During this period, the balance of payments has remained at a
surplus of Rs.214.7 billion and foreign exchange reserve is
sufficient to finance the import of goods and services equivalent
to 9.7 months. The external and overall debt are assessed at low
risk of debt distress.

9. Fiscal stance. Against the backdrop of a slowdown in economic


activities, there is greater need to increase investment in
infrastructures to meet the infrastructure need and generate
decent jobs simultaneously. The government will pursue a
prudent fiscal policy for the rationalization of expenditure and
increase the domestic revenue mobilization. Likewise, recurrent
spending will be rationalized and the capital spending will be
made effective with a robust implementation plan to boost
absorptive capacity. The government will adopt a financing
strategy to lower the cost of borrowing. Gross external borrowing
is targeted to NRs 212.8 billion in FY 2023/24 lower than the
estimated target of NRs 242.3 billion in FY2022/23. Similarly,
gross domestic borrowing is targeted to NRs 240.0 billion in FY
2023/24 lower than the estimated target NRs. 256.0 billion in
FY2022/23.
10. In line with the fiscal policy stance to support medium-term
economic growth, FY2023/24 budget outlines the following:
 Real GDP growth of 6 percent
 Consumer price inflation to be contained within 6.5
percent
 Expenditure outlay of NRs 1751.3 billion
 Federal receipts of NRs 1298.6 billion
 Recurrent expenditure to be covered by domestic
revenue
 Gross domestic borrowings to be contained below 5
percent of GDP
11. Expenditure: The expenditure outlay of Government of Nepal
for FY2023/24 is 2.4 percent lower than the estimated target for
FY2022/23 and 16.4 percent higher than the revised estimate for
FY2022/23. It includes 65.2 percent for recurrent spending
including fiscal transfers, 17.3 percent for capital spending and
17.5 percent for financial provision. The allocations for recurrent
and capital budgets in FY2023/24 are lower than 3.5 percent
and 20.6 percent respectively as compared to the estimated
target of FY2022/23. It is 9.4 percent and 17.2 percent higher
than the revised estimate of FY2022/23 respectively, making the
FY2023/24 fiscal policy growth enhancing with an emphasis on
higher spending on capital projects. Reduction in the size of
budget is primarily focused on achieving fiscal discipline.

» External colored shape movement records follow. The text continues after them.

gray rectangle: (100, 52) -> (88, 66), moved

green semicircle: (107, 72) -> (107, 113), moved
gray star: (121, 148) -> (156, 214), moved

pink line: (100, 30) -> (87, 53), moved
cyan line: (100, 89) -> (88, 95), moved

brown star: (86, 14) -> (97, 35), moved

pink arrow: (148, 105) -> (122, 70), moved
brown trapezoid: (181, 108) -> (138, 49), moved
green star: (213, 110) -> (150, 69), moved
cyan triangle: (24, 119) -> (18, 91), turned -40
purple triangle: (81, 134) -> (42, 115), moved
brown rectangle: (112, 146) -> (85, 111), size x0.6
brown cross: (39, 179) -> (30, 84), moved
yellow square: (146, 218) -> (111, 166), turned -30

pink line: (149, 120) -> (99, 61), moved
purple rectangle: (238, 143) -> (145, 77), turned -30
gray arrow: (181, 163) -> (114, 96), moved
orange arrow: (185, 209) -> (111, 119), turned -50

Allocations for interest payments and social security in
FY2023/24 have increased by 94.6 percent and 2.3 percent
respectively compared to the estimated target of FY2022/23. It is
higher than 71 percent and 26.4 percent respectively compared
to the revised estimates for FY2022/23. These two together
account for 20.8 percent of the recurrent budget.
One of the challenges Nepal is facing is the substantial increase
in recurrent expenses. It includes salary and allowances, social
security expenses, fiscal transfers, administrative expenses and
increasing liabilities on debt servicing. It consists of NRs.1280.25
billion which is 73.10 percent of the budget for FY2023/24. It has
created pressure for resource management of capital
investment. Estimated budget for fiscal transfer is NRs.400
billion. The focus of the fiscal policy in the medium-term is to
achieve allocative efficiency by making expenditure more
targeted and rationalized.

12. Revenue mobilization. With the gradual improvement in overall


economic scenario of the country in the recent months, revenue
mobilization in FY 2023/24 is expected to increase. The target of
domestic revenue mobilization in the budget for FY2023/24 is
NRs.1298.6 billion and that of foreign grants is NRs 49.9 billion.

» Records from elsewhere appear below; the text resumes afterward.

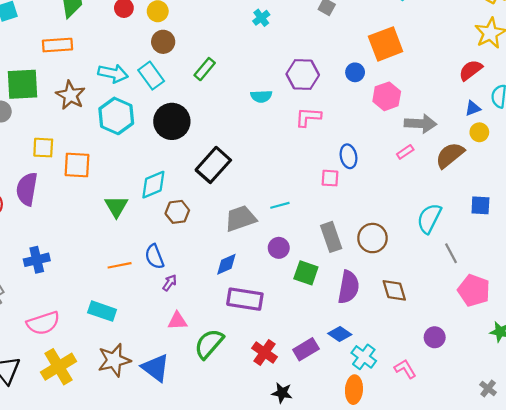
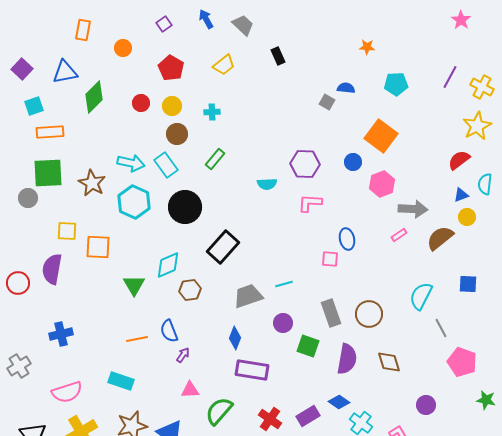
cyan cross: (261, 18) -> (212, 112), moved, turned 35
orange square: (386, 44) -> (381, 136), turned -32
orange rectangle: (57, 45) -> (50, 132), moved
blue diamond: (226, 264) -> (235, 338), turned -45

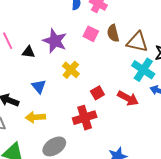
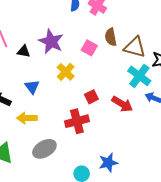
pink square: (91, 34) -> (89, 48), moved

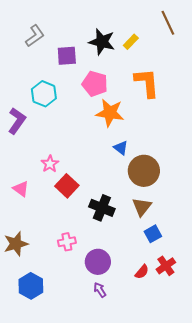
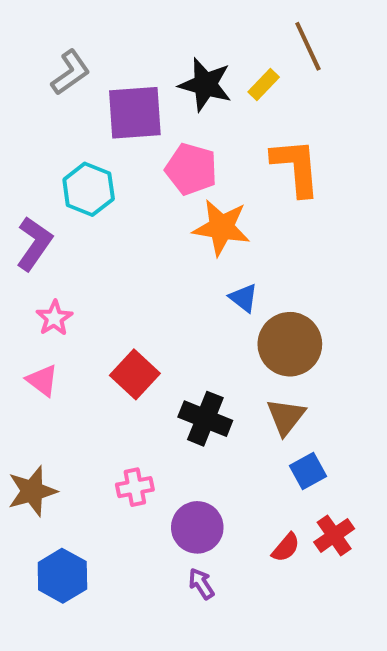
brown line: (168, 23) -> (308, 46), moved
purple square: (67, 56) -> (135, 113), size x1.4
pink star: (50, 164) -> (54, 318), moved

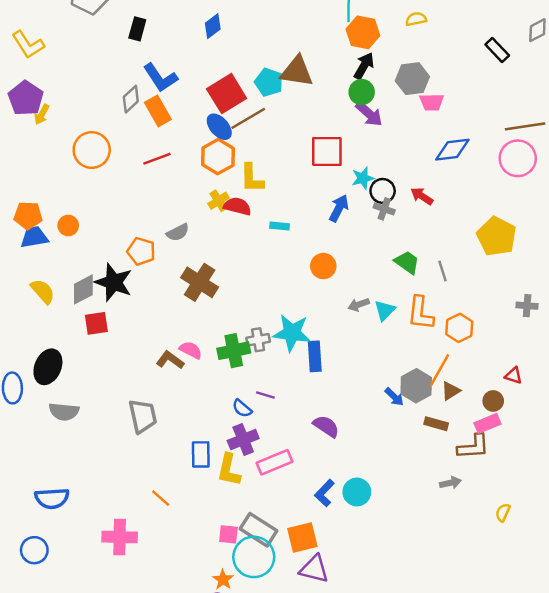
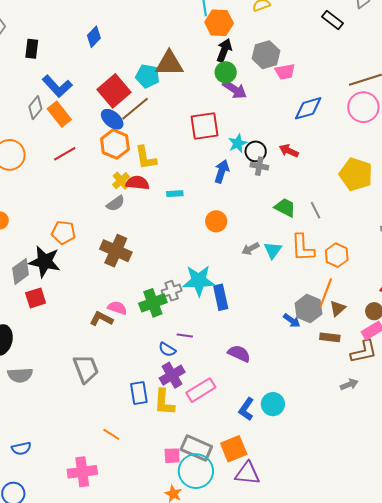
gray semicircle: (178, 232) -> (116, 203), moved
blue semicircle: (52, 498) -> (21, 448), size x0.7

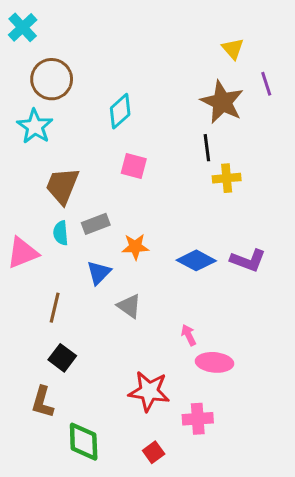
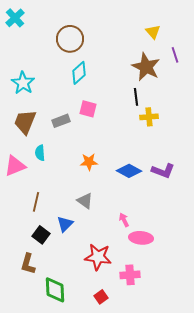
brown circle: (52, 79) -> (70, 39), moved
brown trapezoid: (62, 186) -> (25, 122), moved
gray rectangle: (96, 224) -> (61, 121), moved
blue triangle: (99, 273) -> (65, 224), moved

Overall, total federal receipts (revenue and grants) are targeted
to increase by 0.2 percent in FY 2023/24 over the estimated
target of FY2022/23. Domestic revenue is estimated to be
sufficient for financing the recurrent spending including the inter-
governmental fiscal transfers. The government’s initiatives to
increase the use of digital technology in revenue administration,
control revenue leakages, broaden tax base and update tax
rates for certain goods will be instrumental to achieve the
targeted revenue in the budget of FY 2023/24. Likewise,
government’s policy of providing incentives for needy sectors will
be helpful to boost national output and economic recovery.
13. Fiscal and debt sustainability. Government has been
maintaining fiscal balance at a sustainable level. Fiscal deficit is
projected to decline in FY 2023/24 resulting from the estimation
of improved performance in revenue mobilization and various
policy measures adopted by the budget of FY 2023/24 for
rationalization of recurrent expenses. Overall government
borrowing will be maintained within the ceiling prescribed by
National Natural Resources and Fiscal Commission (NNRFC).

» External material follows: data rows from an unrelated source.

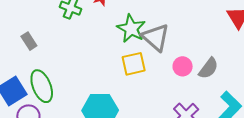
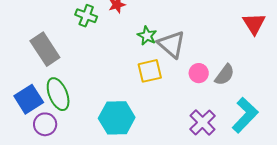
green star: (131, 29) -> (147, 36), size x0.7
gray rectangle: (29, 41) -> (45, 49), size x1.8

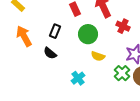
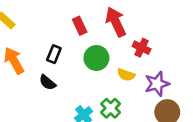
yellow semicircle: (98, 56) -> (126, 75), moved
green cross: (122, 73) -> (111, 108), moved

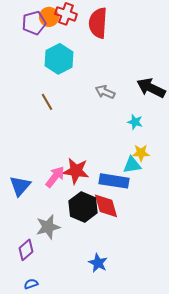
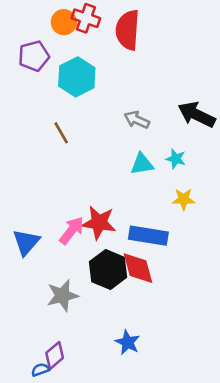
purple pentagon: (34, 23) -> (34, 56), moved
cyan triangle: (132, 165) -> (142, 164), moved
purple diamond: (26, 250) -> (55, 355), moved

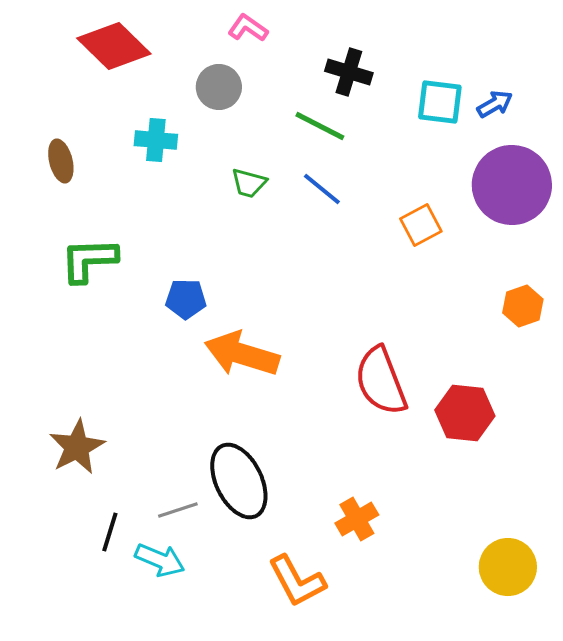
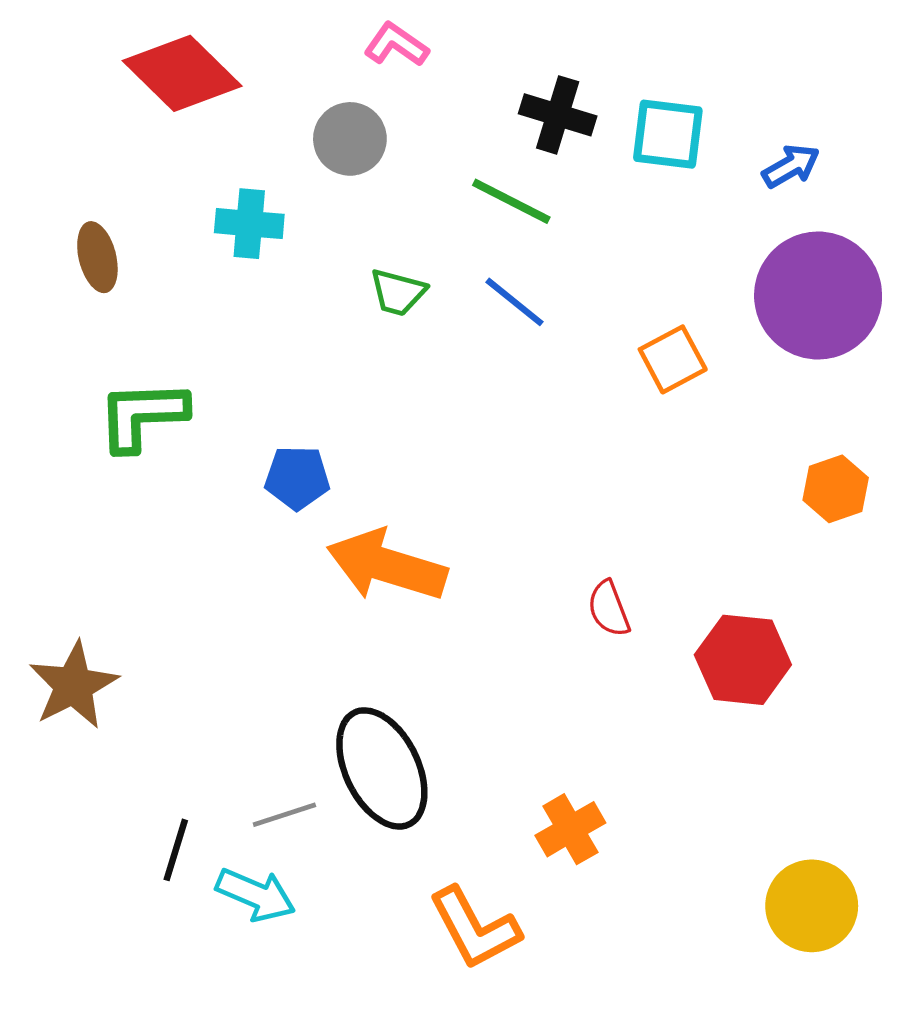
cyan square: (440, 102) -> (668, 134), moved
red semicircle: (381, 381) -> (609, 609), size x0.5
brown star: (77, 447) -> (73, 685), moved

The target of issuing domestic borrowing is below 5.0 percent of
estimated GDP of FY 2023/24 and recurrent spending has
been allocated within the coverage of domestic revenue.
External and overall debt are assessed at low risk of debt
distress by the IMF. Public debt of the government as of mid-
May 2023 stands at NRs 2134.32 billion, which is equivalent to
39.6 percent of GDP and estimated to be around 42 percent of
GDP by the end of FY 2022/23. Of the total outstanding public
debt, internal and external debts are 50.3 percent and 49.7
percent respectively.
Government initiation of adopting the policy measures of right
mix of domestic and external borrowing will be helpful to lower
the cost of financing. To generate long-term financing for
infrastructure projects, the government will emphasize on
increasing issuance of longer-term bonds.
Ministry of Finance has started publishing Fiscal Policy
Statement from FY 2022/23 as a part of the budget reports. This
statement will be updated annually by exploring fiscal stance
based on adjusted primary balance that measures the fiscal
position net of the impact of macroeconomic developments on
the budget. Such an update will be continued in the future days.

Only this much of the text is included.